Özkan Bey’in, seçim sonuçları kendini yavaştan belli ettikten sonra, çıkıp basına yaptığı açıklamalar ile CTP’nin seçimde aldığı ağır yenilgi arasında fena benzerlikler olduğunu sanırım artık CTP’li dostlar da aşikar görmüştür. Bu dilin, refleksin ve kibrin CTP’nin kongre zabıtlarından, kurultaylarından ve programlarından önce zihinlerinden çıkarılması lazım. (Çünkü çoğu o kadar da insana dokunmaz, çünkü insan dokunmak isteyen de bir varlıktır) Bu çok açık, insani bir durumdur, çünkü insan zihni çoğu zaman kongre zabıtlarından daha tehlikelidir.

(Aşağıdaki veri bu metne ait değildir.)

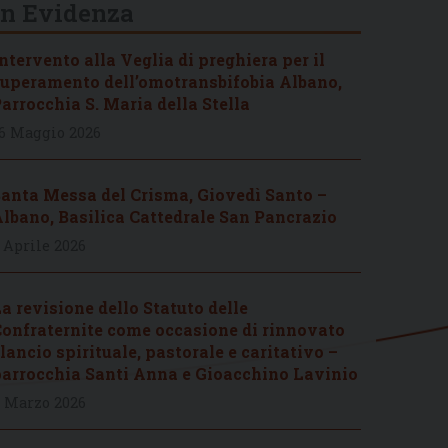
In Evidenza
ntervento alla Veglia di preghiera per il
uperamento dell’omotransbifobia Albano,
arrocchia S. Maria della Stella
6 Maggio 2026
anta Messa del Crisma, Giovedì Santo –
lbano, Basilica Cattedrale San Pancrazio
 Aprile 2026
a revisione dello Statuto delle
onfraternite come occasione di rinnovato
lancio spirituale, pastorale e caritativo –
arrocchia Santi Anna e Gioacchino Lavinio
 Marzo 2026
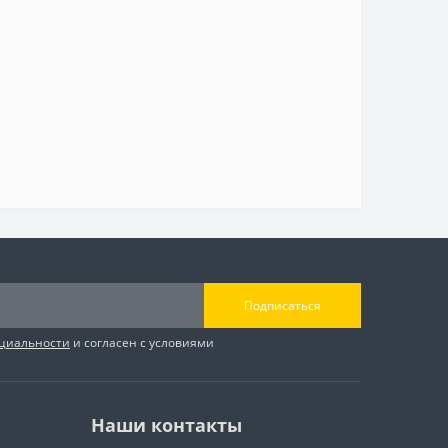
Подписаться
циальности
и согласен с условиями
Наши контакты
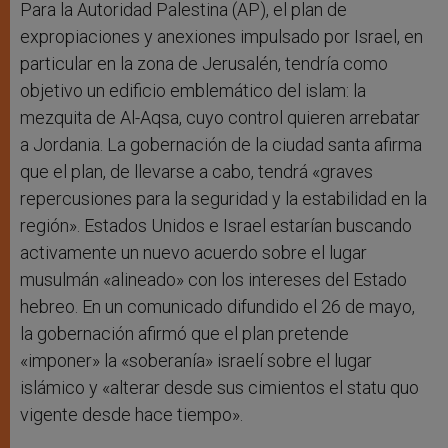
Para la Autoridad Palestina (AP), el plan de
expropiaciones y anexiones impulsado por Israel, en
particular en la zona de Jerusalén, tendría como
objetivo un edificio emblemático del islam: la
mezquita de Al-Aqsa, cuyo control quieren arrebatar
a Jordania. La gobernación de la ciudad santa afirma
que el plan, de llevarse a cabo, tendrá «graves
repercusiones para la seguridad y la estabilidad en la
región». Estados Unidos e Israel estarían buscando
activamente un nuevo acuerdo sobre el lugar
musulmán «alineado» con los intereses del Estado
hebreo. En un comunicado difundido el 26 de mayo,
la gobernación afirmó que el plan pretende
«imponer» la «soberanía» israelí sobre el lugar
islámico y «alterar desde sus cimientos el statu quo
vigente desde hace tiempo».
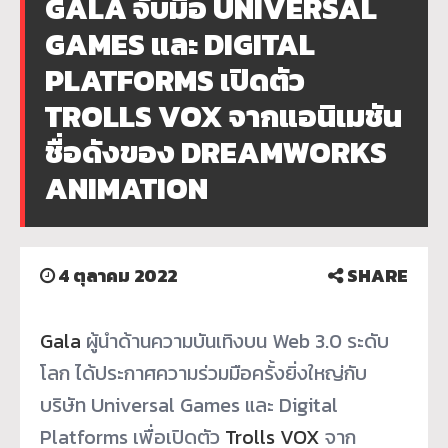
GALA จับมือ UNIVERSAL
GAMES และ DIGITAL
PLATFORMS เปิดตัว
TROLLS VOX จากแอนิเมชัน
ชื่อดังของ DREAMWORKS
ANIMATION
4 ตุลาคม 2022
SHARE
Gala
ผู้นำด้านความบันเทิงบน Web 3.0 ระดับ
โลก ได้ประกาศความร่วมมือครั้งยิ่งใหญ่กับ
บริษัท Universal Games และ Digital
Platforms เพื่อเปิดตัว
Trolls VOX
จาก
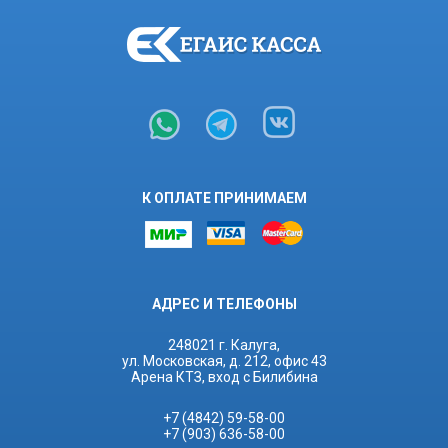
К ОПЛАТЕ ПРИНИМАЕМ
АДРЕС И ТЕЛЕФОНЫ
248021 г. Калуга,
ул. Московская, д. 212, офис 43
Арена КТЗ, вход с Билибина
+7 (4842) 59-58-00
+7 (903) 636-58-00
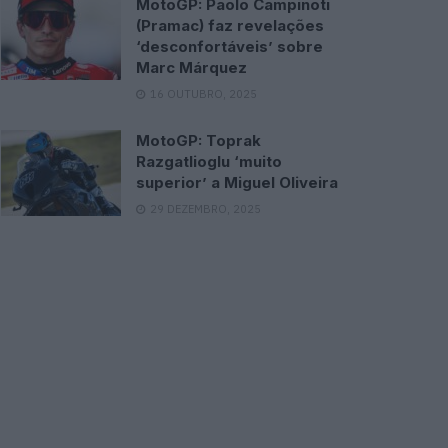
MotoGP: Paolo Campinoti
(Pramac) faz revelações
‘desconfortáveis’ sobre
Marc Márquez
16 OUTUBRO, 2025
MotoGP: Toprak
Razgatlioglu ‘muito
superior’ a Miguel Oliveira
29 DEZEMBRO, 2025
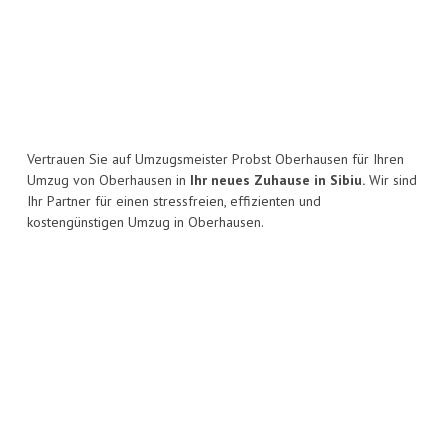
Vertrauen Sie auf Umzugsmeister Probst Oberhausen für Ihren
Umzug von Oberhausen in
Ihr neues Zuhause in Sibiu.
Wir sind
Ihr Partner für einen stressfreien, effizienten und
kostengünstigen Umzug in Oberhausen.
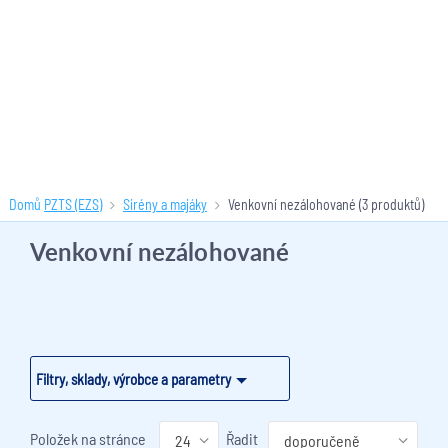
Domů
PZTS (EZS)
Sirény a majáky
Venkovní nezálohované
(3 produktů)
Venkovní nezálohované
Filtry, sklady, výrobce a parametry
Položek na stránce
Řadit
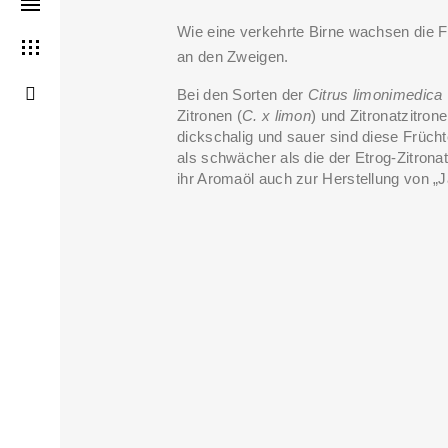
Wie eine verkehrte Birne wachsen die Fr
an den Zweigen.
Bei den Sorten der
Citrus limonimedica
Zitronen (
C. x limon
) und Zitronatzitrone
dickschalig und sauer sind diese Frücht
als schwächer als die der Etrog-Zitron
ihr Aromaöl auch zur Herstellung von 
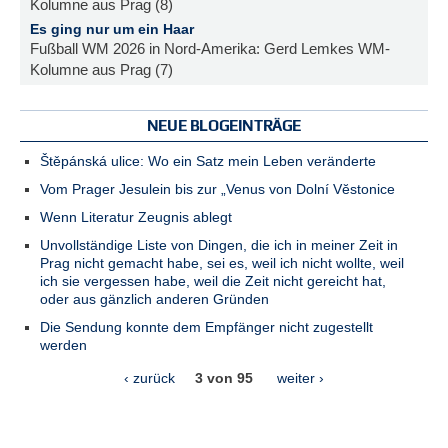
Kolumne aus Prag (8)
Es ging nur um ein Haar
Fußball WM 2026 in Nord-Amerika: Gerd Lemkes WM-
Kolumne aus Prag (7)
NEUE BLOGEINTRÄGE
Štěpánská ulice: Wo ein Satz mein Leben veränderte
Vom Prager Jesulein bis zur „Venus von Dolní Vĕstonice
Wenn Literatur Zeugnis ablegt
Unvollständige Liste von Dingen, die ich in meiner Zeit in
Prag nicht gemacht habe, sei es, weil ich nicht wollte, weil
ich sie vergessen habe, weil die Zeit nicht gereicht hat,
oder aus gänzlich anderen Gründen
Die Sendung konnte dem Empfänger nicht zugestellt
werden
‹ zurück
3 von 95
weiter ›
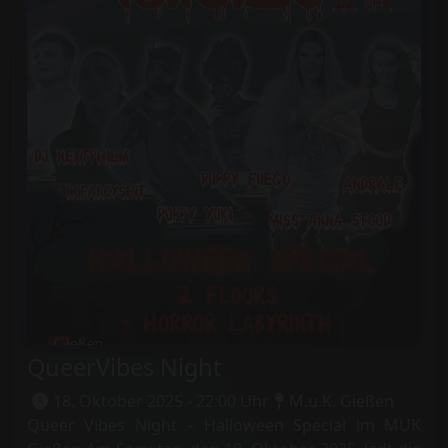
QueerVibes Night
18. Oktober 2025 - 22:00 Uhr
M.u.K. Gießen
Queer Vibes Night – Halloween Special im MUK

Şöyle ki, anayasayı yaparken ötekilerle kurduğu duygudaşlık nasıl ve ne şekilde tezahür etmişse çıkan sonuçlara gösterdiği refleks ve dil de aynı şekilde tezahür etti. Tezahür diyorum, çünkü çoğu zaman tezahür sandıklardan ve oy oranlarından daha mühimdir, tabi eğer solculuk yapıyorsanız!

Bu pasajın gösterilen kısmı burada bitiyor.